Unfortunately this 5.5mm glass seems to be a thing of the past and unobtainable now. I had a length of 5mm glass and I managed to cut a 50mm length as the replacement glass. However the holes in the gland nuts are too big for this smaller glass so I made replacement nuts and also the sleeve that sets the lower visible water level so it is 10% above the firebox crown. The new glass doesn't have the stripe at the back but it will suffice until I get some 5mm lined glass.
The optimum O-rings to seal here are P5 (metric) or 008 (imperial). I used slices of soft plastic tube supplied by Kelly when I bought the glass tube years ago.

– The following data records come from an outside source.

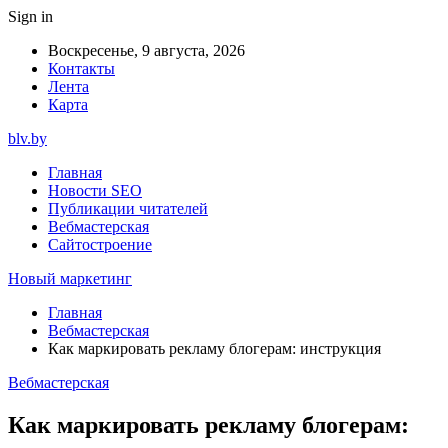
Sign in
Воскресенье, 9 августа, 2026
Контакты
Лента
Карта
blv.by
Главная
Новости SEO
Публикации читателей
Вебмастерская
Сайтостроение
Новый маркетинг
Главная
Вебмастерская
Как маркировать рекламу блогерам: инструкция
Вебмастерская
Как маркировать рекламу блогерам:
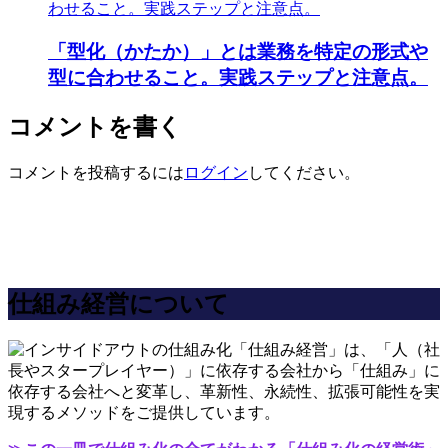
「型化（かたか）」とは業務を特定の形式や
型に合わせること。実践ステップと注意点。
コメントを書く
コメントを投稿するには
ログイン
してください。
仕組み経営について
「仕組み経営」は、「人（社
長やスタープレイヤー）」に依存する会社から「仕組み」に
依存する会社へと変革し、革新性、永続性、拡張可能性を実
現するメソッドをご提供しています。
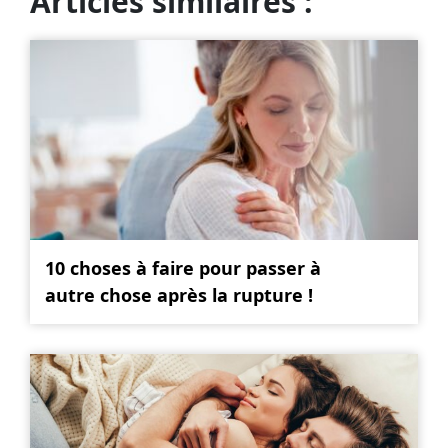
Articles similaires :
10 choses à faire pour passer à
autre chose après la rupture !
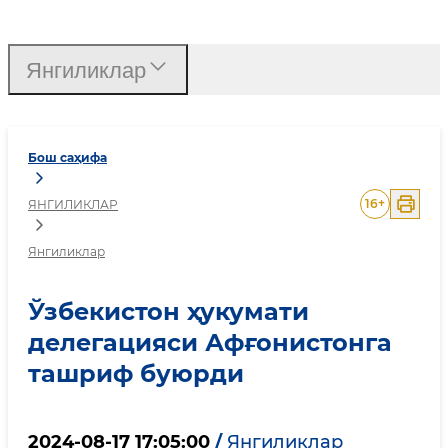
Ўзбекистон ҳукумати д
Янгиликлар
Бош саҳифа
16
+
ЯНГИЛИКЛАР
Янгиликлар
Ўзбекистон ҳукумати
делегацияси Афғонистонга
ташриф буюрди
2024-08-17 17:05:00
/
Янгиликлар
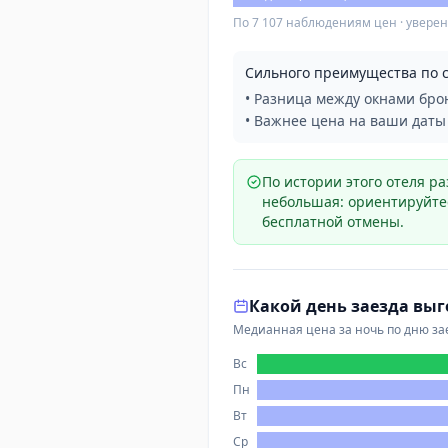
По 7 107 наблюдениям цен · уверен
Сильного преимущества по 
• Разница между окнами бро
• Важнее цена на ваши даты
По истории этого отеля 
небольшая: ориентируйтес
бесплатной отмены.
Какой день заезда выг
Медианная цена за ночь по дню зае
Вс
Пн
Вт
Ср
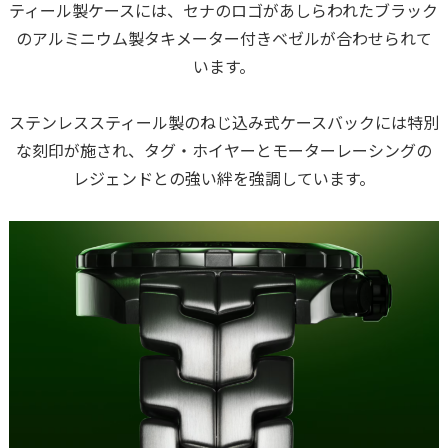
ティール製ケースには、セナのロゴがあしらわれたブラック
のアルミニウム製タキメーター付きベゼルが合わせられて
います。
ステンレススティール製のねじ込み式ケースバックには特別
な刻印が施され、タグ・ホイヤーとモーターレーシングの
レジェンドとの強い絆を強調しています。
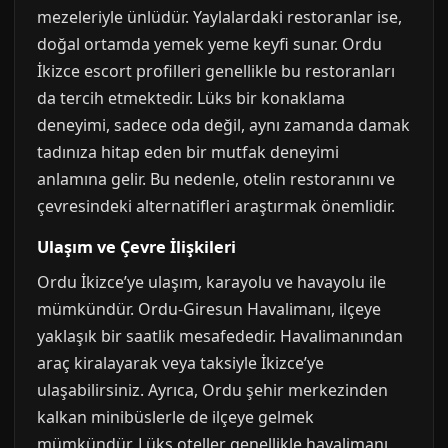
mezeleriyle ünlüdür. Yaylalardaki restoranlar ise,
doğal ortamda yemek yeme keyfi sunar. Ordu
İkizce escort profilleri genellikle bu restoranları
da tercih etmektedir. Lüks bir konaklama
deneyimi, sadece oda değil, aynı zamanda damak
tadınıza hitap eden bir mutfak deneyimi
anlamına gelir. Bu nedenle, otelin restoranını ve
çevresindeki alternatifleri araştırmak önemlidir.
Ulaşım ve Çevre İlişkileri
Ordu İkizce’ye ulaşım, karayolu ve havayolu ile
mümkündür. Ordu-Giresun Havalimanı, ilçeye
yaklaşık bir saatlik mesafededir. Havalimanından
araç kiralayarak veya taksiyle İkizce’ye
ulaşabilirsiniz. Ayrıca, Ordu şehir merkezinden
kalkan minibüslerle de ilçeye gelmek
mümkündür. Lüks oteller genellikle havalimanı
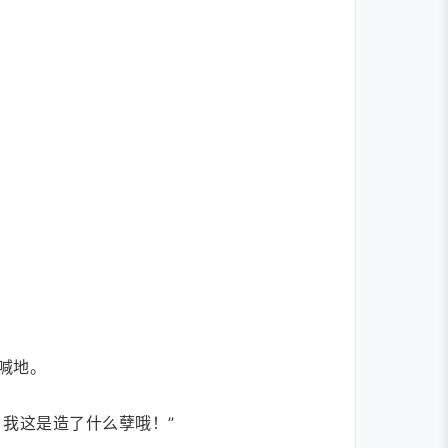
喊地。
我这是造了什么孽哦！”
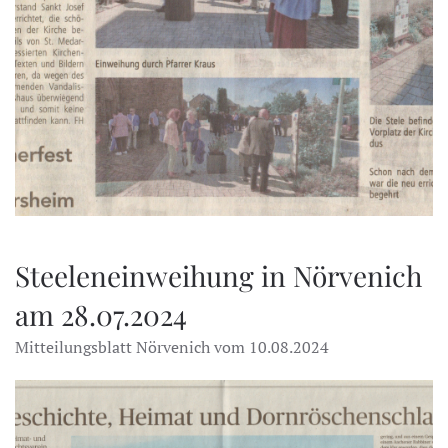
Steeleneinweihung in Nörvenich
am 28.07.2024
Mitteilungsblatt Nörvenich vom 10.08.2024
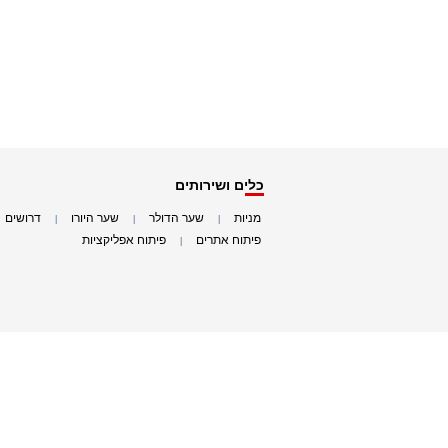
כלים ושירותים
מניות
שער הדולר
שער היורו
דרושים
|
|
|
|
פיתוח אתרים
פיתוח אפליקציות
|
|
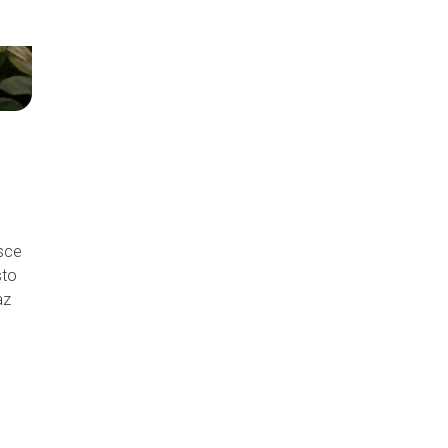
jsce
sto
az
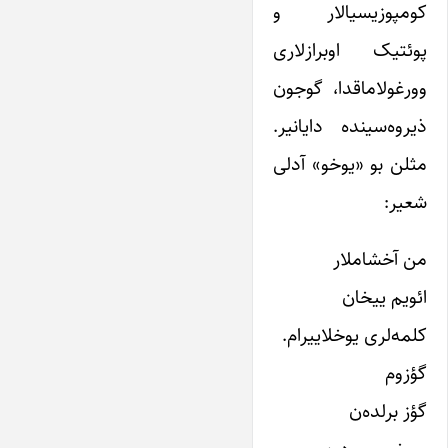
کومپوزیسیالار و
پوئتیک اوبرازلاری
وورغولاماقدا، گوجون
ذیروه‌سینده دایانیر.
مثلن بو «یوخو» آدلی
شعیر:
من آخشاملار
ائویم ییخان
کلمه‌لری یوخلاییرام.
گؤزوم
گؤز برلده‌ن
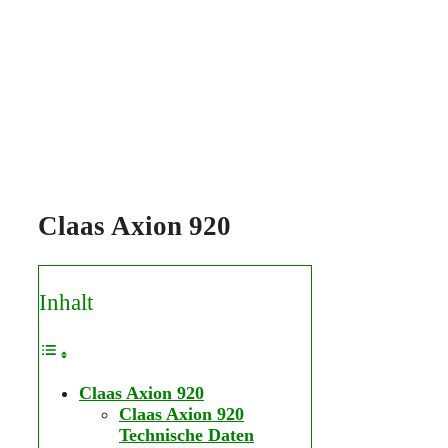
Claas Axion 920
Inhalt
Claas Axion 920
Claas Axion 920
Technische Daten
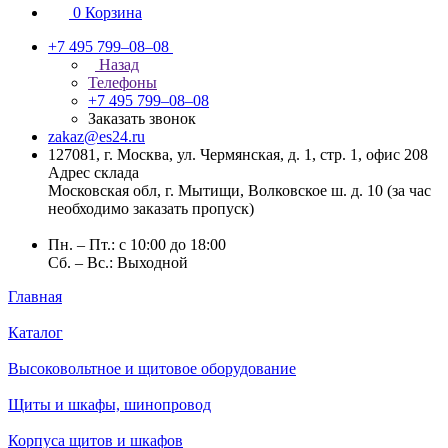
0
Корзина
+7 495 799–08–08
Назад
Телефоны
+7 495 799–08–08
Заказать звонок
zakaz@es24.ru
127081, г. Москва, ул. Чермянская, д. 1, стр. 1, офис 208
Адрес склада
Московская обл, г. Мытищи, Волковское ш. д. 10 (за час
необходимо заказать пропуск)
Пн. – Пт.: с 10:00 до 18:00
Сб. – Вс.: Выходной
Главная
Каталог
Высоковольтное и щитовое оборудование
Щиты и шкафы, шинопровод
Корпуса щитов и шкафов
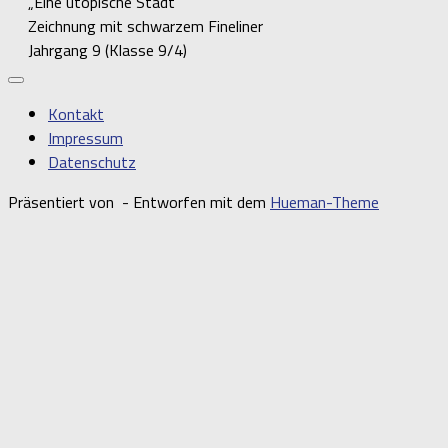
„Eine utopische Stadt“
Zeichnung mit schwarzem Fineliner
Jahrgang 9 (Klasse 9/4)
Kontakt
Impressum
Datenschutz
Präsentiert von
- Entworfen mit dem
Hueman-Theme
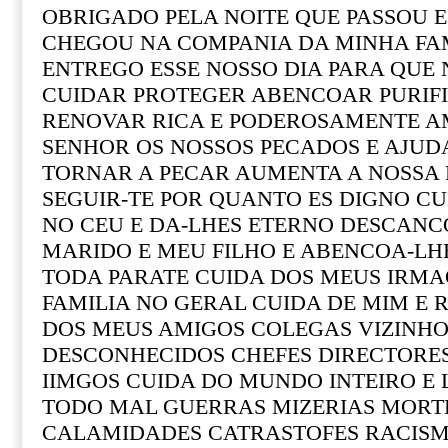
OBRIGADO PELA NOITE QUE PASSOU E
CHEGOU NA COMPANIA DA MINHA FAM
ENTREGO ESSE NOSSO DIA PARA QUE 
CUIDAR PROTEGER ABENCOAR PURIF
RENOVAR RICA E PODEROSAMENTE 
SENHOR OS NOSSOS PECADOS E AJUD
TORNAR A PECAR AUMENTA A NOSSA 
SEGUIR-TE POR QUANTO ES DIGNO CU
NO CEU E DA-LHES ETERNO DESCANC
MARIDO E MEU FILHO E ABENCOA-LH
TODA PARATE CUIDA DOS MEUS IRMA
FAMILIA NO GERAL CUIDA DE MIM E 
DOS MEUS AMIGOS COLEGAS VIZINH
DESCONHECIDOS CHEFES DIRECTORES
IIMGOS CUIDA DO MUNDO INTEIRO E 
TODO MAL GUERRAS MIZERIAS MORT
CALAMIDADES CATRASTOFES RACISM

The suggested seals now are 5mm x 1mm Viton rings.
This picture clearly shows the Bagnall boiler. The large barrel at the back contains the circular firebox which extends up towards the top of the main barrel.
The main barrel is full of flue tubes and the top quarter can be steam space. But if the boiler is full the only steam space is the top of the firebox barrel. The inner firefox is circular with the grate about one third from the bottom with the ashpan underneath. There is a vertical plate at the front of the grate to stop the fire from falling forward and into the flue tubes. One issue with this type of boiler is that if ash or coals get over the plate they can't escape and will block the flue tubes.
There is no lagging or cladding on this boiler - an unusual omission. Lagging the main barrel should be doable but covering the firebox area will take much more work.